# Effective field theory approach to Casimir interactions on soft matter surfaces

We utilize an effective field theory approach to calculate Casimir interactions between objects bound to thermally fluctuating fluid surfaces or interfaces. This approach circumvents the complicated constraints imposed by such objects on the functional integration measure by reverting to a point particle representation. To capture the finite-size effects, we augment the Hamiltonian by a term Δ that encapsulates the particles' response to external fields. Δ is systematically expanded in a series of terms, each of which scales homogeneously in the two power counting parameters: λ≡*R*/*r* , the ratio of the typical object size (*R*) to the typical distance between them (*r*), andδ≡*k*B*T*/*k*, where *k* is the modulus characterizing the surface energy.

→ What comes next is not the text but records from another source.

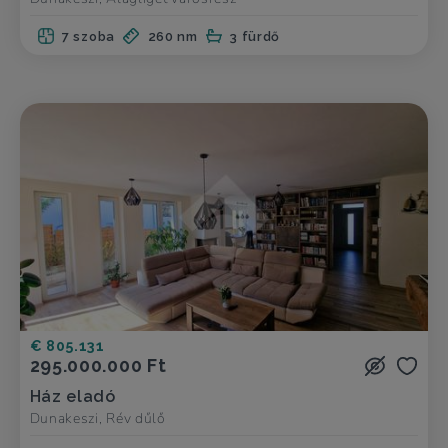
7 szoba
260 nm
3 fürdő
€ 805.131
295.000.000 Ft
Ház eladó
Dunakeszi, Rév dűlő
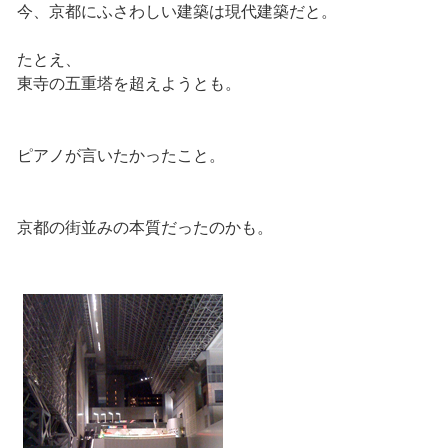
今、京都にふさわしい建築は現代建築だと。
たとえ、
東寺の五重塔を超えようとも。
ピアノが言いたかったこと。
京都の街並みの本質だったのかも。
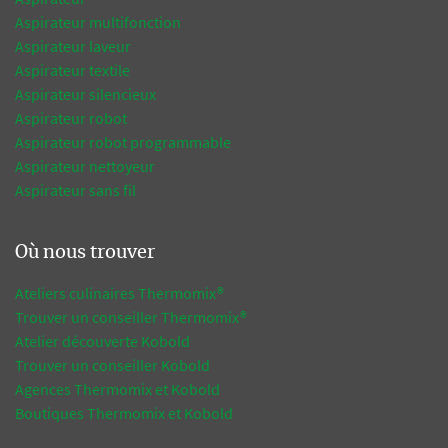
Aspirateur multifonction
Aspirateur laveur
Aspirateur textile
Aspirateur silencieux
Aspirateur robot
Aspirateur robot programmable
Aspirateur nettoyeur
Aspirateur sans fil
Où nous trouver
Ateliers culinaires Thermomix®
Trouver un conseiller Thermomix®
Atelier découverte Kobold
Trouver un conseiller Kobold
Agences Thermomix et Kobold
Boutiques Thermomix et Kobold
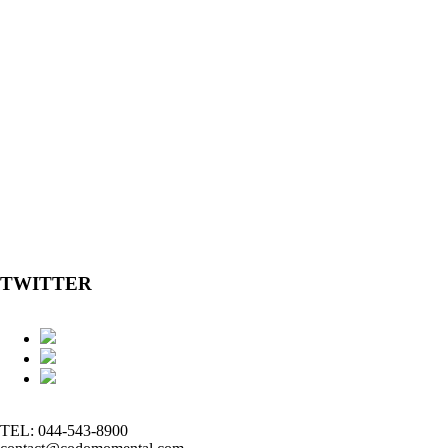
TWITTER
TEL: 044-543-8900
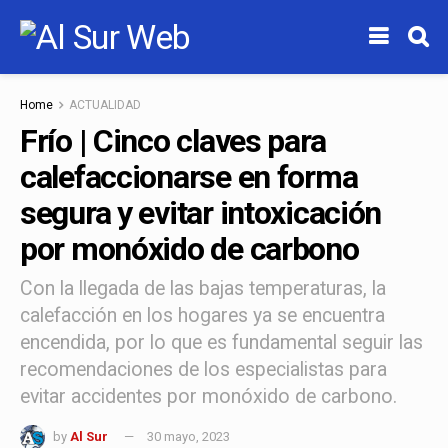
Home
ACTUALIDAD
Frío | Cinco claves para
calefaccionarse en forma
segura y evitar intoxicación
por monóxido de carbono
Con la llegada de las bajas temperaturas, la
calefacción en los hogares ya se encuentra
encendida, por lo que es fundamental seguir las
recomendaciones de los especialistas para
evitar accidentes por monóxido de carbono.
by
Al Sur
30 mayo, 2023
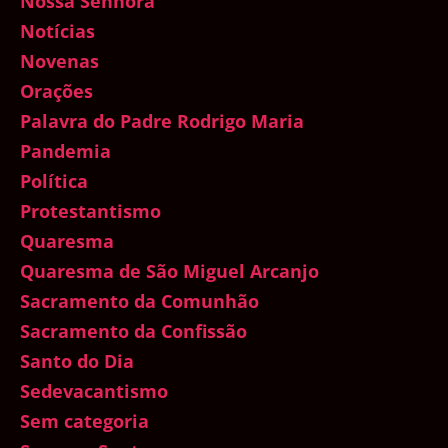
Nossa Senhora
Notícias
Novenas
Orações
Palavra do Padre Rodrigo Maria
Pandemia
Política
Protestantismo
Quaresma
Quaresma de São Miguel Arcanjo
Sacramento da Comunhão
Sacramento da Confissão
Santo do Dia
Sedevacantismo
Sem categoria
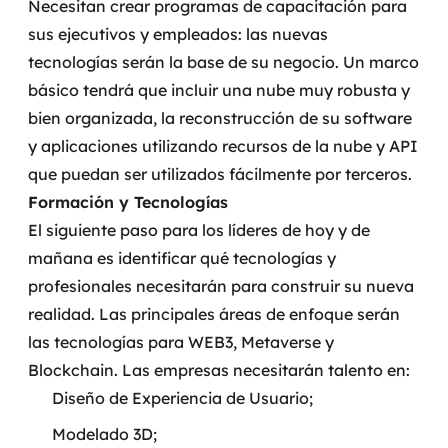
Necesitan crear programas de capacitación para
sus ejecutivos y empleados: las nuevas
tecnologías serán la base de su negocio.
Un marco
básico tendrá que incluir una nube muy robusta y
bien organizada, la reconstrucción de su software
y aplicaciones utilizando recursos de la nube y API
que puedan ser utilizados fácilmente por terceros.
Formación y Tecnologías
El siguiente paso para los líderes de hoy y de
mañana es identificar qué tecnologías y
profesionales necesitarán para construir su nueva
realidad.
Las principales áreas de enfoque serán
las tecnologías para WEB3, Metaverse y
Blockchain. Las empresas necesitarán talento en:
Diseño de Experiencia de Usuario;
Modelado 3D;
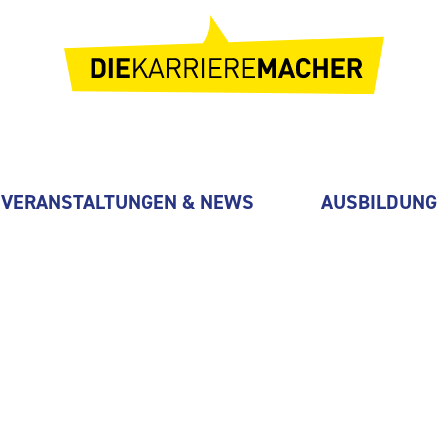
VERANSTALTUNGEN & NEWS
AUSBILDUNG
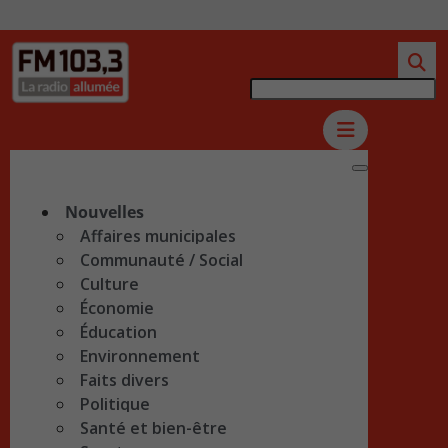
Nouvelles
Affaires municipales
Communauté / Social
Culture
Économie
Éducation
Environnement
Faits divers
Politique
Santé et bien-être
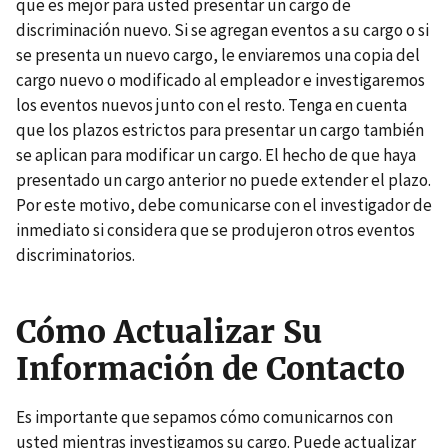
que es mejor para usted presentar un cargo de
discriminación nuevo. Si se agregan eventos a su cargo o si
se presenta un nuevo cargo, le enviaremos una copia del
cargo nuevo o modificado al empleador e investigaremos
los eventos nuevos junto con el resto. Tenga en cuenta
que los plazos estrictos para presentar un cargo también
se aplican para modificar un cargo. El hecho de que haya
presentado un cargo anterior no puede extender el plazo.
Por este motivo, debe comunicarse con el investigador de
inmediato si considera que se produjeron otros eventos
discriminatorios.
Cómo Actualizar Su
Información de Contacto
Es importante que sepamos cómo comunicarnos con
usted mientras investigamos su cargo. Puede actualizar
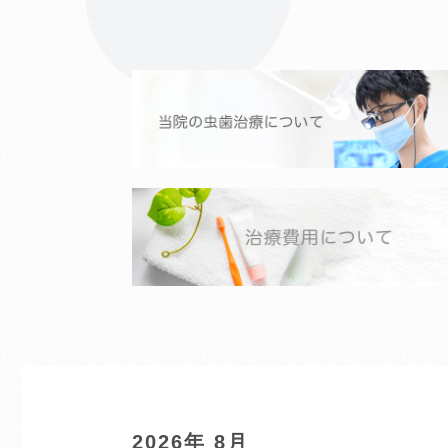
2026年 8月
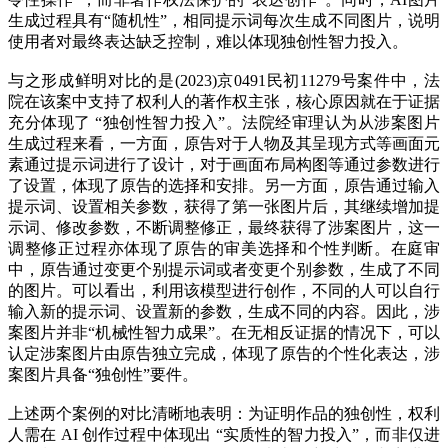
生成过程具有“随机性”，相同提示词每次生成不同图片，说明
使用者对最终表达缺乏控制，难以体现独创性智力投入。
与之形成鲜明对比的是(2023)京0491民初11279号案件中，法
院在该案中支持了权利人的著作权主张，核心原因就在于证据
充分体现了 “独创性智力投入”。法院经审理认为从涉案图片
生成过程来看，一方面，原告对于人物及其呈现方式等画面元
素通过提示词进行了设计，对于画面布局构图等通过参数进行
了设置，体现了原告的选择和安排。另一方面，原告通过输入
提示词、设置相关参数，获得了第一张图片后，其继续增加提
示词、修改参数，不断调整修正，最终获得了涉案图片，这一
调整修正过程亦体现了原告的审美选择和个性判断。在庭审
中，原告通过变更个别提示词或者变更个别参数，生成了不同
的图片。可以看出，利用该模型进行创作，不同的人可以自行
输入新的提示词、设置新的参数，生成不同的内容。因此，涉
案图片并非“机械性智力成果”。在无相反证据的情况下，可以
认定涉案图片由原告独立完成，体现了原告的个性化表达，涉
案图片具备“独创性”要件。
上述两个案例的对比清晰地表明：为证明作品的独创性，权利
人需在 AI 创作过程中体现出 “实质性的智力投入”，而非仅进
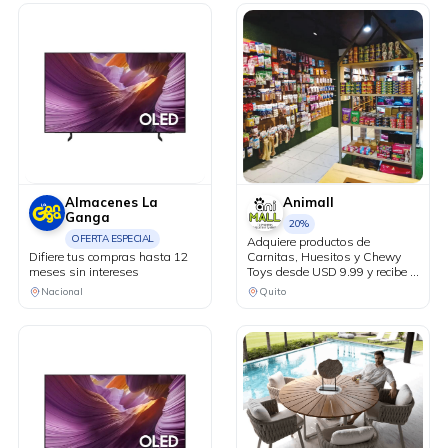
Almacenes La
Animall
Ganga
20%
OFERTA ESPECIAL
Adquiere productos de
Difiere tus compras hasta 12
Carnitas, Huesitos y Chewy
meses sin intereses
Toys desde USD 9.99 y recibe el
20% de descuento en tu factura
Nacional
Quito
al pagar con tu tarjeta Diners
Club.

The coefficients of the terms in Δ correspond to generalized polarizabilities and thus the formalism applies to rigid as well as deformable objects. We first illustrate and verify our approach by re-deriving known pair forces between circular objects bound to films or membranes. To demonstrate its efficiency and versatility, we then derive a number of new results, among them the triplet interactions present in these systems, a higher-order correction to the film interaction, and general scaling laws for the leading-order interaction valid for objects of arbitrary shape and internal flexibility.